Çeçenistan Cumhuriyeti, Rusya’ya bağlı diğer özerk cumhuriyetler içinde öteden beri farklılıkları ile gündeme gelmektedir. Bu farklılıklar sadece ülke içi siyaset veya Kafkasya bölgesel siyasetinde değil, çok daha geniş kapsamlı olarak Ortadoğu’yla ilişkilerde de kendini göstermektedir. Çeçenistan yönetimi, Körfez ülkeleri ile güvenlik ve askerî eğitim alanlarında anlaşmalar yapan, uluslararası dinî konferanslar düzenleyen, çeşitli krizlerde arabulucu olarak hareket eden, Avrupa’daki İslamafobi’ye karşı milyonların katıldığı gösteriler düzenleyen ve dünyanın farklı bölgelerindeki Müslümanlara insani yardım gönderen sıra dışı bir görüntü sergilemektedir. Bütün bunları yaparken genel olarak Rusya’nın, özelde ise Rusya Devlet Başkanı Vladimir Putin’in politikalarını göz önünde bulunduran ve izlediği bu “strateji” sonucunda Rusya’nın vazgeçilmez ortağına dönüşen ve çıkarları Rusya’nın çıkarlarından ayrılmaz hale gelen bir ülke görünümü sergilemektedir.
Ülkenin cumhurbaşkanı Ramzan Kadirov’un, Rusya’nın sadece Çeçenistan değil aynı zamanda bütün Kuzey Kafkasya’da en fazla güvendiği yönetici durumunda olması bunun önemli nedeni olarak görülebilir. Bu güvenin bir yansıması olarak da Kadirov, Ortadoğu ülkelerini ziyaret ederek çok sayıda Arap yönetici ile kişisel dostluklar kurabilmiştir. Bunlar içinde Birleşik Arap Emirlikleri’nin (BAE) fiilî yöneticisi olan Abu Dabi Veliaht Prensi Şeyh Muhammed bin Zayid Al Nahyan ve Suudi Veliaht Prensi Muhammed bin Selman en dikkat çeken isimlerdir. Kadirov’un ayrıca Katar, Ürdün ve Bahreyn liderleriyle de yakın ilişkileri vardır ve en önemlisi de söz konusu bu ilişkiler gün geçtikçe derinleşmektedir.
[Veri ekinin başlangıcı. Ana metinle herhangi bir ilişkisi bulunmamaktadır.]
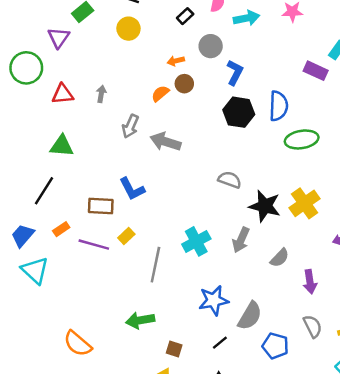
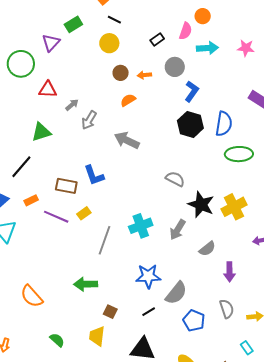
brown circle: (184, 84) -> (121, 73), moved
gray arrow: (101, 94) -> (72, 105), moved, turned 32
gray arrow: (130, 126) -> (89, 120), moved
green triangle: (62, 146) -> (41, 132), turned -30

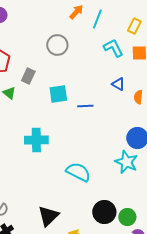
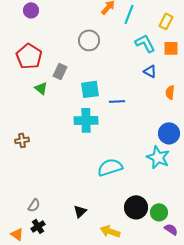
blue triangle: (118, 84) -> (150, 71), moved
cyan cross: (36, 140) -> (86, 120), moved
cyan semicircle: (78, 172) -> (110, 167), turned -45
black triangle: (48, 216) -> (80, 211), size x0.6

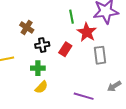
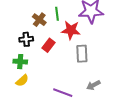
brown cross: (27, 27) -> (39, 20), moved
red star: (87, 32) -> (71, 30), turned -30

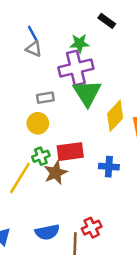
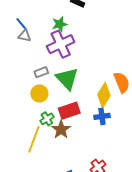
green triangle: (87, 93) -> (67, 79), moved
yellow diamond: (115, 116) -> (104, 95), moved

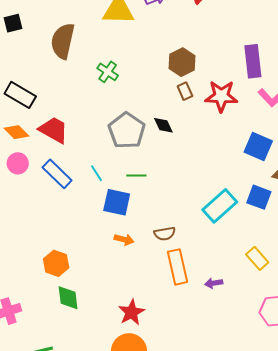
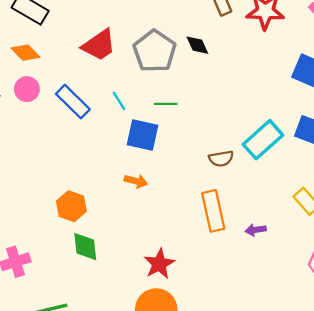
red trapezoid: (54, 130) -> (99, 45), moved, turned 116
brown semicircle: (165, 234) -> (221, 159), moved
orange arrow: (124, 240) -> (136, 181), moved

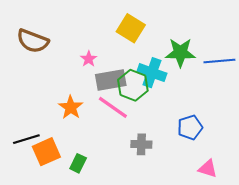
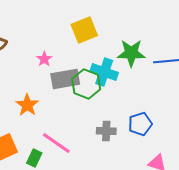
yellow square: (131, 28) -> (84, 30), turned 36
pink line: (113, 107) -> (56, 143), moved
gray cross: (141, 144) -> (106, 131), moved

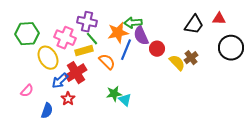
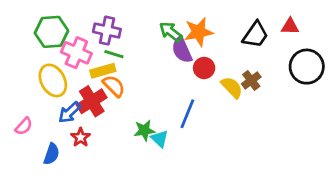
green arrow: (133, 23) -> (171, 32), turned 42
orange star: (118, 33) -> (199, 32), moved
green hexagon: (27, 34) -> (51, 32), moved
green line: (92, 39) -> (114, 54), turned -32
blue line: (126, 50) -> (187, 114), moved
orange semicircle: (107, 62) -> (114, 86), moved

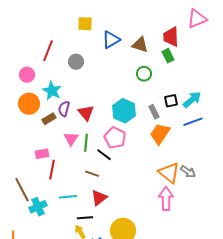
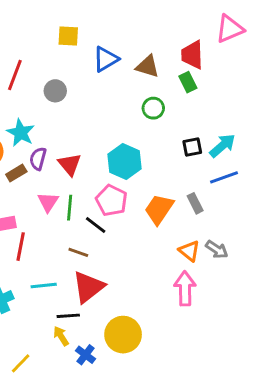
gray rectangle: (154, 112) -> (195, 203), moved
orange trapezoid: (160, 134) -> (159, 209), moved
orange triangle: (169, 173) -> (189, 251), size x0.7
red triangle: (99, 198) -> (88, 287), size x1.4

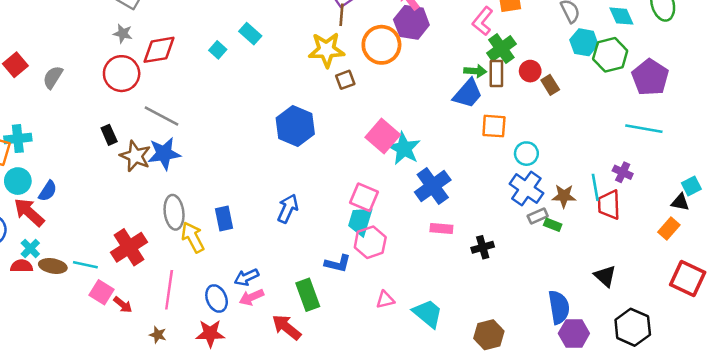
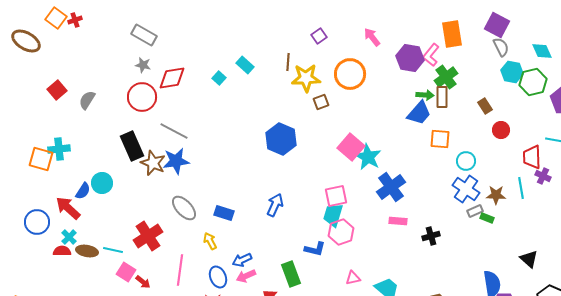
brown line: (341, 15) -> (288, 62), moved
purple hexagon: (411, 22) -> (410, 58), moved
red circle: (530, 71) -> (501, 130), moved
black rectangle: (109, 135) -> (132, 146), size x1.8
cyan circle: (18, 181) -> (102, 183), moved
pink square: (364, 197) -> (336, 196), turned -35
red trapezoid: (609, 205) -> (532, 157), moved
gray ellipse: (174, 212) -> (184, 208), turned -36
blue rectangle: (224, 219) -> (224, 213), turned -60
yellow arrow: (193, 237) -> (210, 241), moved, size x0.7

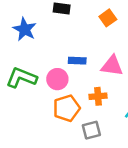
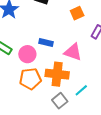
orange cross: (98, 96) -> (57, 74), size x1.6
gray square: (91, 130) -> (60, 101), moved, turned -35

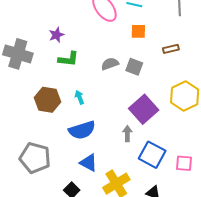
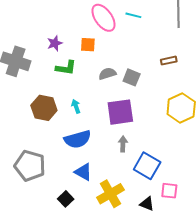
orange square: (138, 31) -> (88, 45), moved
purple square: (144, 109) -> (120, 112), moved, turned 32
pink square: (184, 163) -> (169, 191), moved

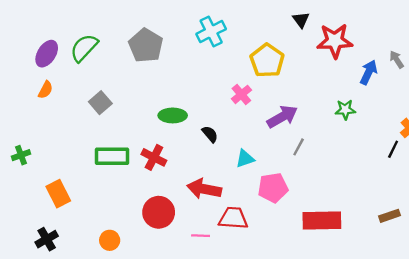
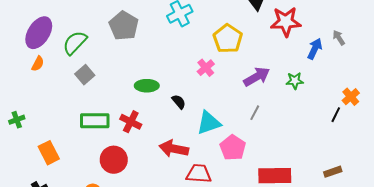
green semicircle: (84, 48) -> (75, 43), moved
purple ellipse: (47, 54) -> (39, 33), size x1.4
purple arrow: (282, 117) -> (257, 77), moved
cyan triangle: (245, 159) -> (209, 123), size x1.5
pink pentagon: (273, 188) -> (233, 148), turned -30
red circle: (159, 212) -> (114, 160), moved

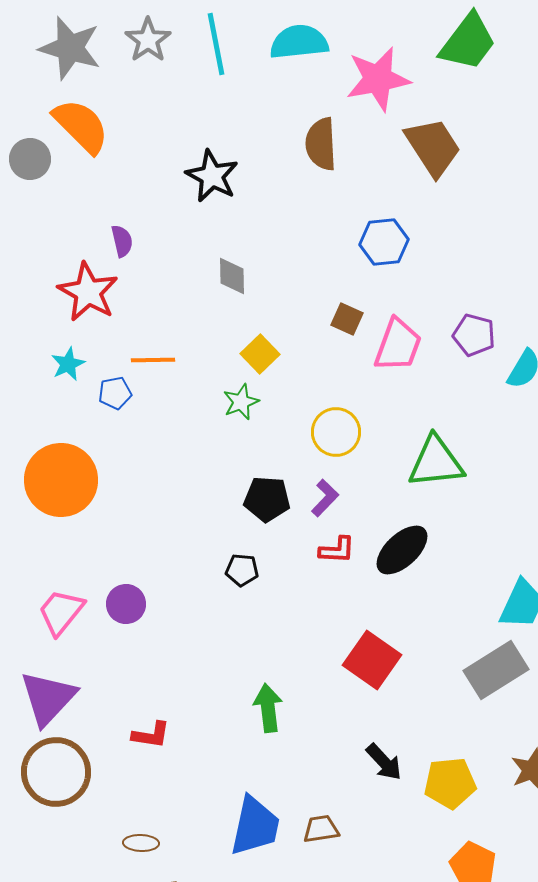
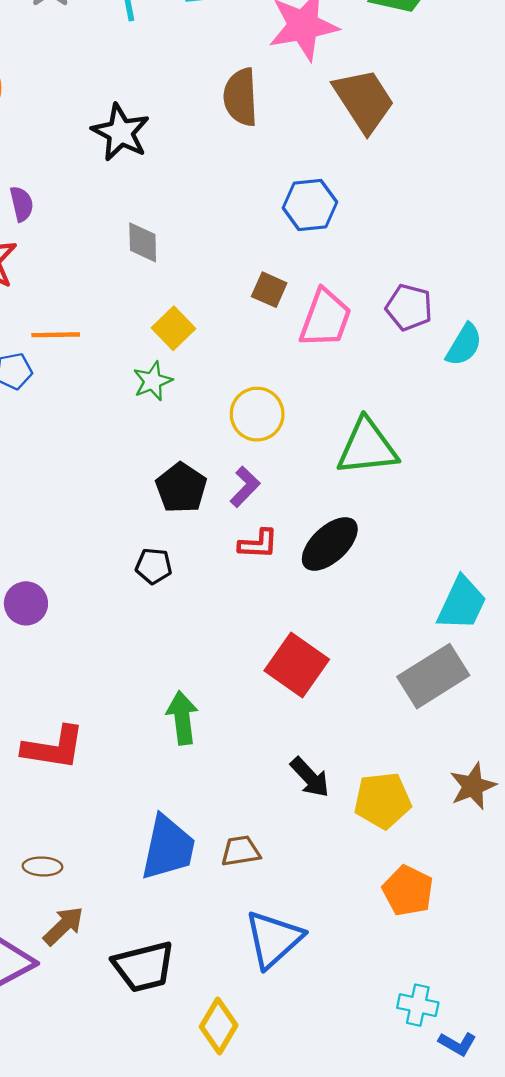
black pentagon: (267, 499) -> (181, 488), turned 30
red L-shape: (151, 735) -> (54, 748), size x1.5

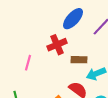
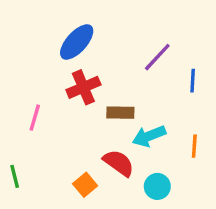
blue ellipse: (73, 19) -> (77, 42), moved

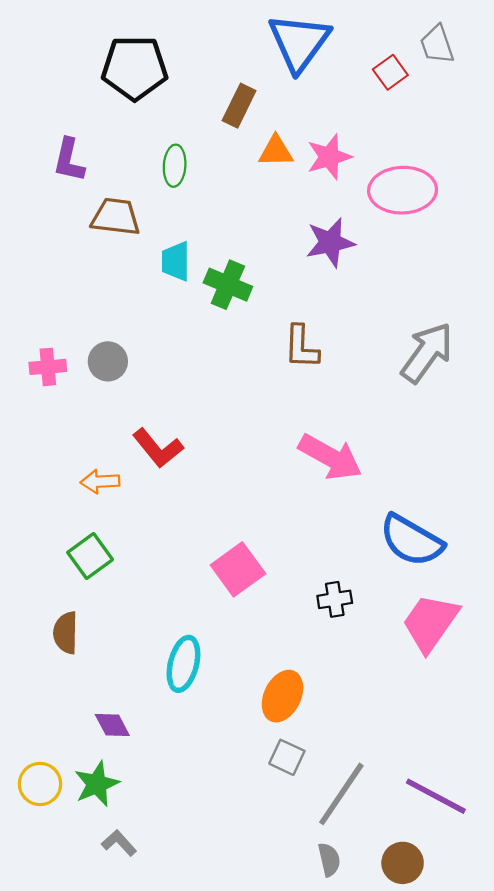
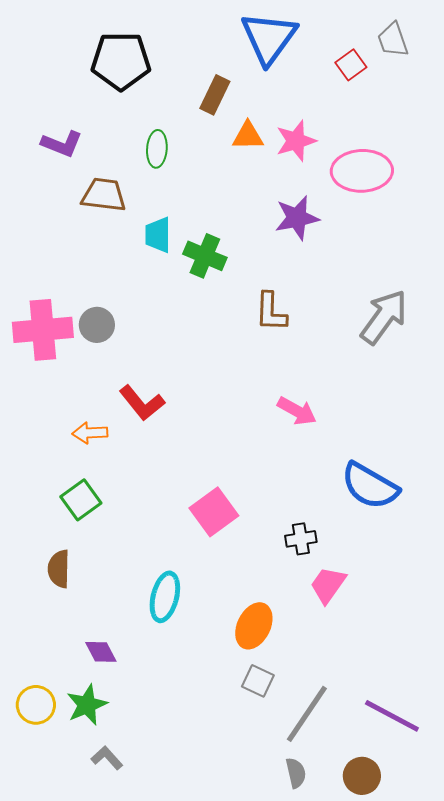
purple L-shape: (69, 160) -> (62, 144), turned -81
pink cross: (48, 367) -> (43, 330), size x1.8
pink arrow: (330, 457) -> (297, 411), size x0.7
pink trapezoid: (430, 623) -> (328, 585), moved, size x0.7

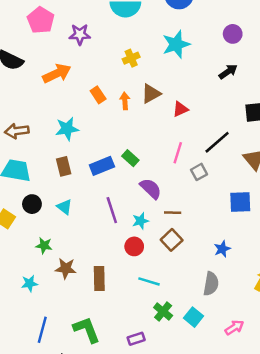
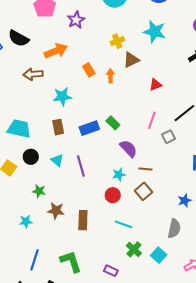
purple star: (80, 34) -> (76, 20), turned -30
cyan star: (176, 44) -> (155, 32), turned 30
brown triangle: (151, 94) -> (131, 60), moved
brown arrow: (17, 131) -> (33, 74), moved
purple line: (112, 210) -> (81, 166), moved
purple rectangle: (136, 339) -> (111, 271), turned 40

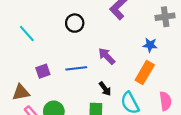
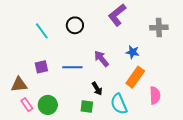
cyan line: (27, 33) -> (42, 31), moved
blue star: (150, 45) -> (133, 52), moved
pink semicircle: (165, 101) -> (155, 95), moved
Bu süreçte Moskova yönetiminin Ramzan Kadirov’u Rusya’nın Müslüman dünyasıyla olan ilişkilerinde bir anlamda arabulucu olarak gördüğü anlaşılmaktadır. 1979’daki Afganistan işgali, 1990’lar boyunca Çeçenistan’da yaşanan iki savaş ve ayrıca 2011’de başlayan Suriye iç savaşında Beşar Esad ve onun yanındaki İran’ı desteklemesi, Rusya’nın Sünni İslam karşıtı bir devlet olarak ün kazanmasına neden olmuştur. Dolayısıyla Rusya açısından Kadirov’un dış politikadaki girişimleri, uzun vadeli çıkarlar bakımından olumlu bir katkı olarak görülmektedir.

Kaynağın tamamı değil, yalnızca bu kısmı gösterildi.